After all, the non-flowering plant on the rock hill served a purpose. The one who does not fit our definition of beauty might be rough looking yet provide stability, shade and refuge when we start to slide down the slope. And those less desirable may just bloom if tended to.
I mentioned that this was an inch-by-inch task, so heavy was the vegetative trash (jungle, as a friend called it). I chose to carefully pull the roots rather than sever them and was always amazed at the end of the day how far I had gone.
And so it is with the journey as we begin another year.
Our days may seem overwhelming, tedious, and frustrating at times. There will be people and events so deeply rooted that they will not be changed — even when we think they should. It may be slow going and take time to understand another individual, and even longer to nurture them.
They are part of our societal ecosystem. Leave them to their purpose and focus on yours.
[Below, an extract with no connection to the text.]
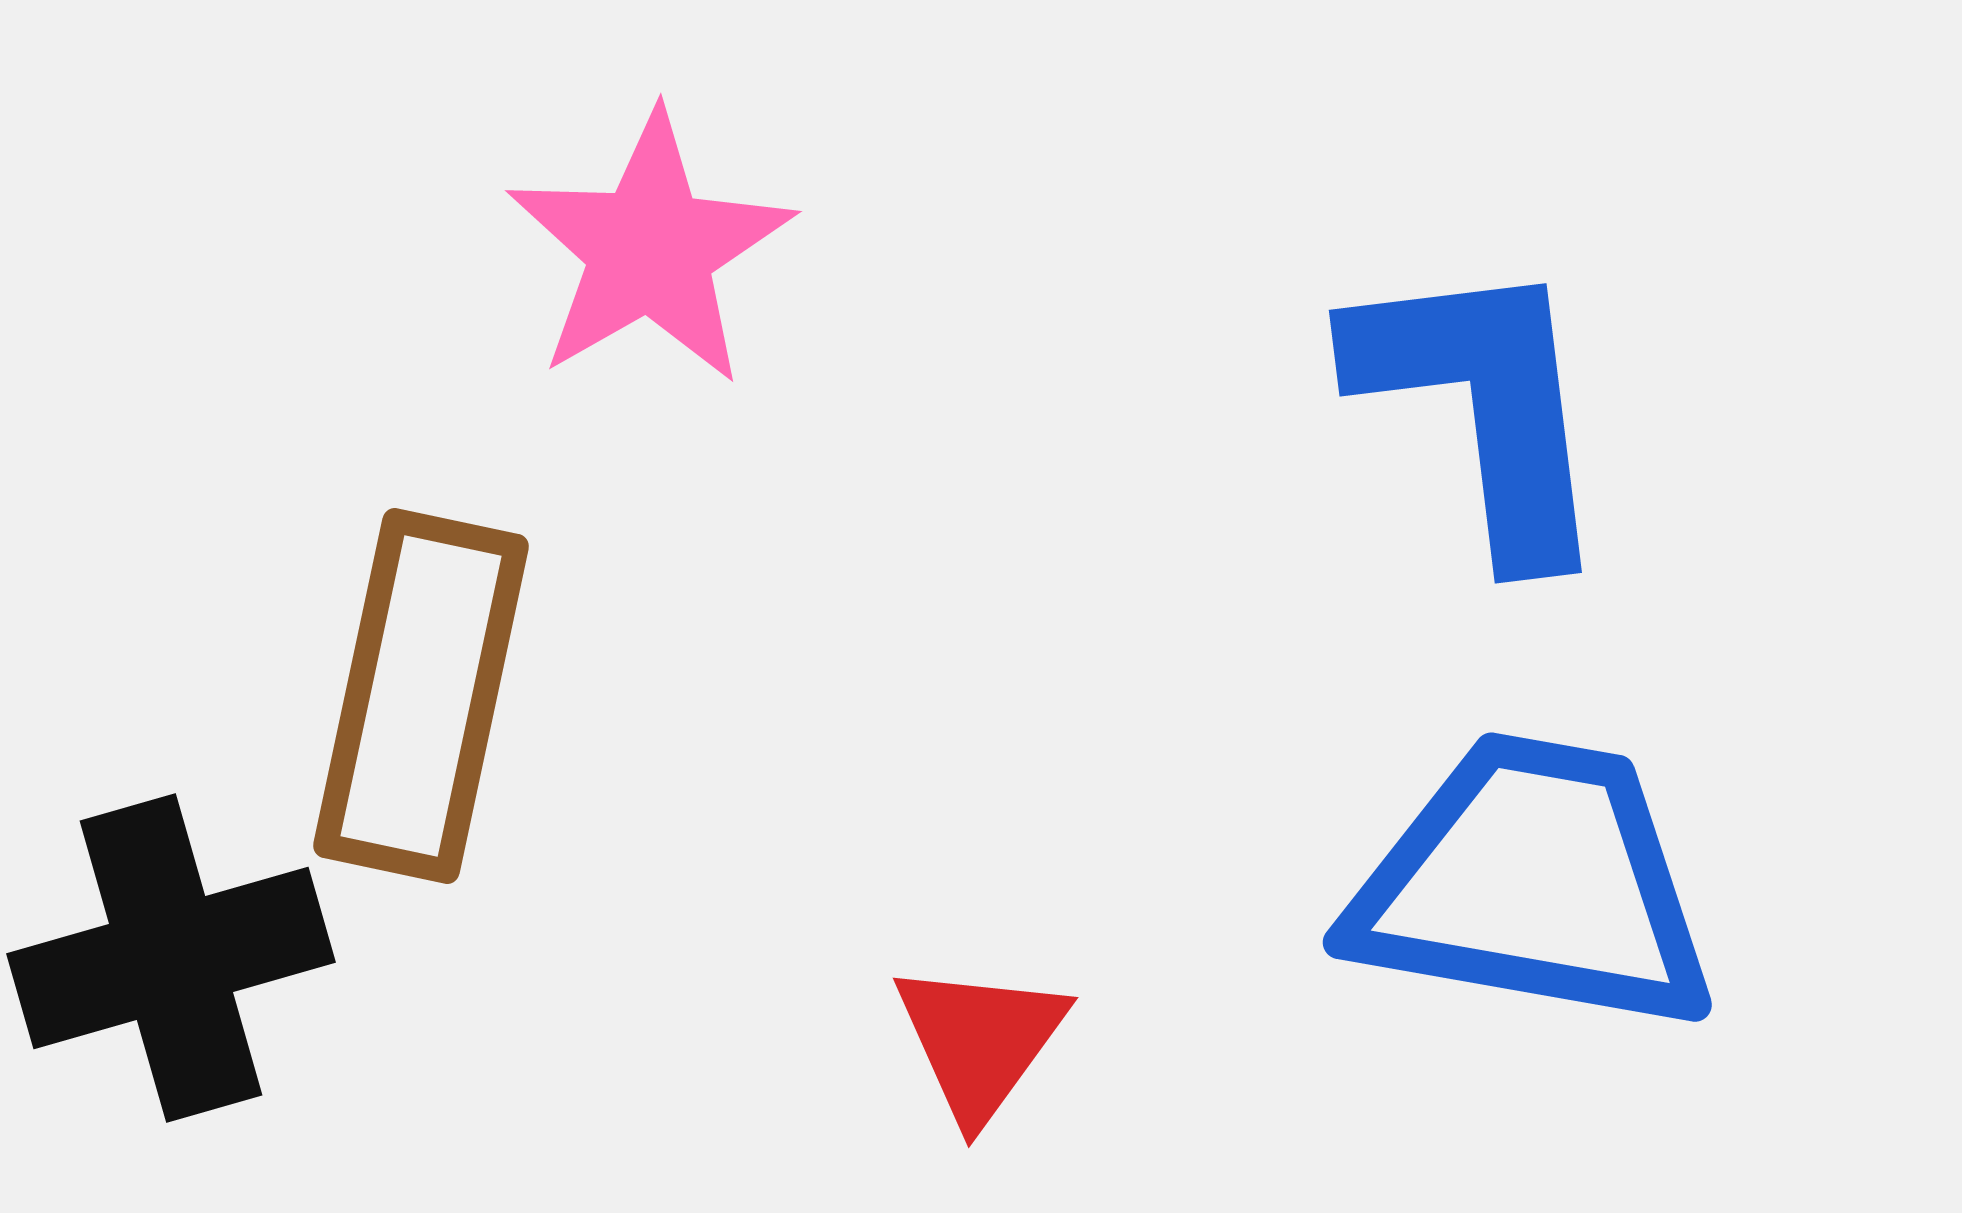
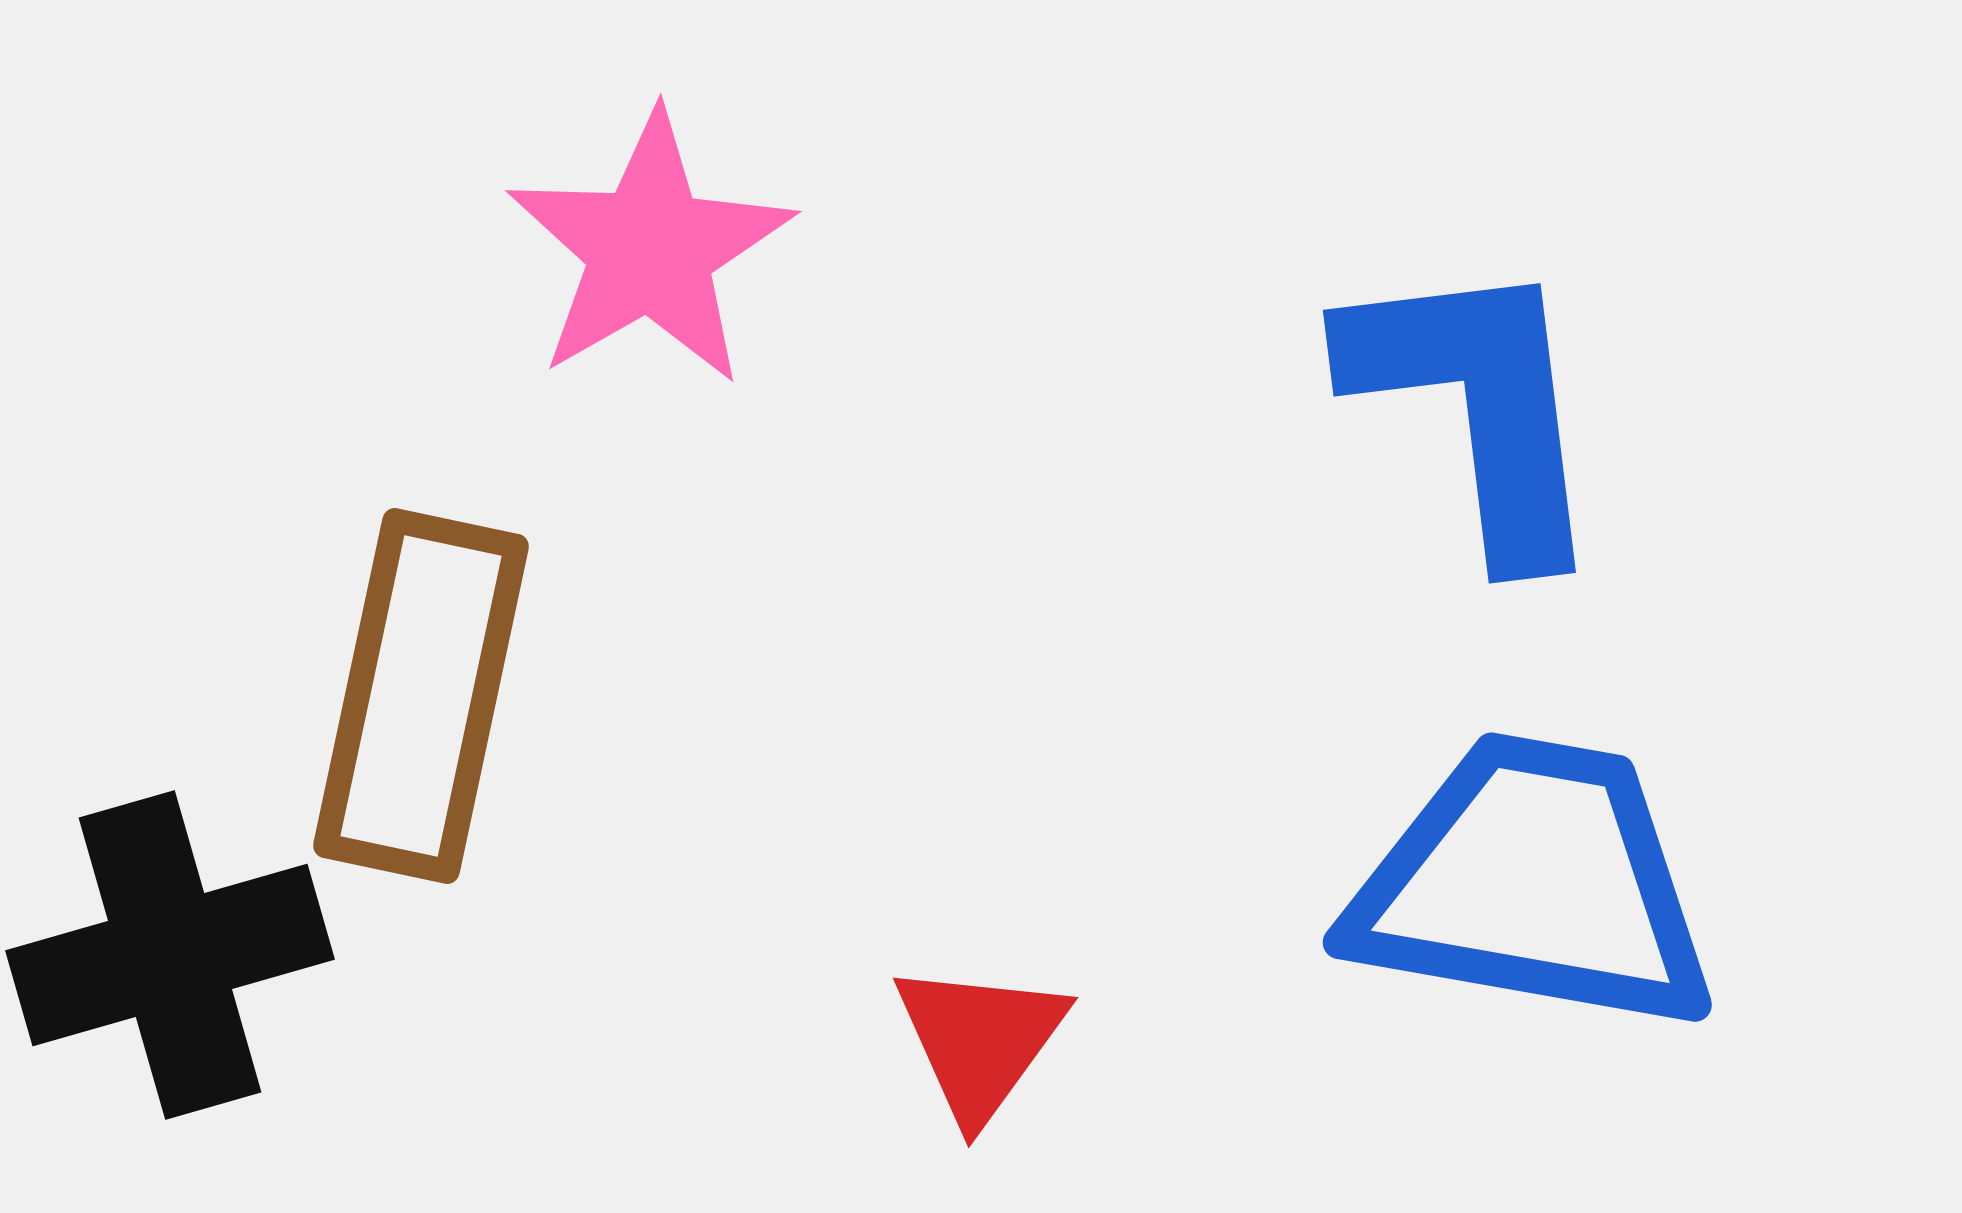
blue L-shape: moved 6 px left
black cross: moved 1 px left, 3 px up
In this story of the rock garden, my purpose in weeding the hill was not to destroy it or have some sort of conformed garden space typical of urban centres.
My purpose was to discover it, to breathe it in and to know its mystery. My purpose was to coexist with the hill and the creatures that had made it home. The experience was meant to unfold and to teach me what I could and could not grow there.
As ugly and daunting as that jungle appeared when I started, I remained patient and curious as to the treasures that it held.
The weedy hill had purpose in reminding me of acceptance and patience and when the rains came, the rock garden did not disappoint. Those roots held fast through the torrents — just as those we nurture and accept will hold us fast through the storms of our lives.